Extracted records
################

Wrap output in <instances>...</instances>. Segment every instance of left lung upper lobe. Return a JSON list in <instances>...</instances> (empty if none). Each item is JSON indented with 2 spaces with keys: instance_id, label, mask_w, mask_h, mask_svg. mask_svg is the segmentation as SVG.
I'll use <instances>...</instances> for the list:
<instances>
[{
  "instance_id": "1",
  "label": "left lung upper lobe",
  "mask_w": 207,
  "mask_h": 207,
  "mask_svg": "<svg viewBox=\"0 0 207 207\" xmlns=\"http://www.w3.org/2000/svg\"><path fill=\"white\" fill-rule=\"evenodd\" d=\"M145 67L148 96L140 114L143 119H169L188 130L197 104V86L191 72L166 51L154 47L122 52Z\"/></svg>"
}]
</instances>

################

**PROBLEM DETAILS**
Each of the records shown above needs to be repeated exactly.

**EXERCISE RESULT**
Wrap output in <instances>...</instances>. Segment every instance of left lung upper lobe. Return a JSON list in <instances>...</instances> (empty if none). Each item is JSON indented with 2 spaces with keys: instance_id, label, mask_w, mask_h, mask_svg. mask_svg is the segmentation as SVG.
I'll use <instances>...</instances> for the list:
<instances>
[{
  "instance_id": "1",
  "label": "left lung upper lobe",
  "mask_w": 207,
  "mask_h": 207,
  "mask_svg": "<svg viewBox=\"0 0 207 207\" xmlns=\"http://www.w3.org/2000/svg\"><path fill=\"white\" fill-rule=\"evenodd\" d=\"M145 67L148 96L140 114L143 119H169L188 130L197 104V86L191 72L166 51L154 47L122 52Z\"/></svg>"
}]
</instances>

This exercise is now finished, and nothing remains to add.